Category: Coding & Algorithms

Difficulty: medium

Interview Round: Onsite

# Coding: Implement an LRU Cache and discuss concurrency Design and implement an in-memory Least Recently Used (LRU) cache data structure. The cache should: - Have a fixed capacity N specified at construction time - Store key-value pairs where keys and values are integers (for simplicity) - Support the following operations in average O(1) time: - get(key): - If the key exists, return its value and mark this key as the most recently used - If the key does not exist, return -1 - put(key, value): - Insert or update the key with the given value - If inserting a new key causes the number of keys to exceed capacity N, evict the least recently used key from the cache before inserting Clarify and then implement the following: 1. Describe the data structures you would use to achieve O(1) time for both get and put. 2. Implement the LRU cache class with constructor(capacity), get(key), and put(key, value) methods. 3. Explain the time and space complexity of your implementation. Follow-up (conceptual and design, not necessarily full code): 4. How would you modify your LRU cache so that it is safe to use from multiple threads concurrently? - Discuss possible approaches such as coarse-grained locking, fine-grained locking, or using concurrent data structures. - Talk about trade-offs between simplicity, contention, and performance. 5. What race conditions or consistency issues might occur if multiple threads call get and put at the same time, and how does your design avoid them?

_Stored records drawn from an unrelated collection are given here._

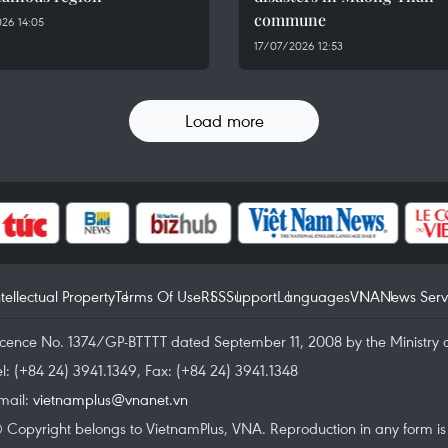
commune
26 14:05
17/07/2026 12:53
Load more
ntellectual Property
Terms Of Use
RSS
Support
Languages
VNA
News Serv
icence No. 1374/GP-BTTTT dated September 11, 2008 by the Ministry 
el: (+84 24) 3941.1349, Fax: (+84 24) 3941.1348
mail:
vietnamplus@vnanet.vn
 Copyright belongs to VietnamPlus, VNA. Reproduction in any form is p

Quick Answer: This question evaluates understanding of core data structures and algorithms for designing an efficient LRU cache as well as knowledge of concurrency and synchronization for thread-safe access.

Implement solution(capacity, operations). operations contains ["put", key, value] and ["get", key]. Return get results, using -1 for missing keys. Both get and put update recency.

Constraints

  • capacity is fixed at construction time
  • keys and values are integers

Examples

Input: (2, [['put', 1, 1], ['put', 2, 2], ['get', 1], ['put', 3, 3], ['get', 2], ['put', 4, 4], ['get', 1], ['get', 3], ['get', 4]])

Expected Output: [1, -1, -1, 3, 4]

Input: (2, [['put', 2, 1], ['put', 2, 2], ['get', 2], ['put', 1, 1], ['put', 4, 1], ['get', 2]])

Expected Output: [2, -1]

Input: (1, [['get', 9], ['put', 9, 90], ['get', 9]])

Expected Output: [-1, 90]

Hints

  1. A dictionary plus a doubly-linked order or OrderedDict supports O(1) average operations.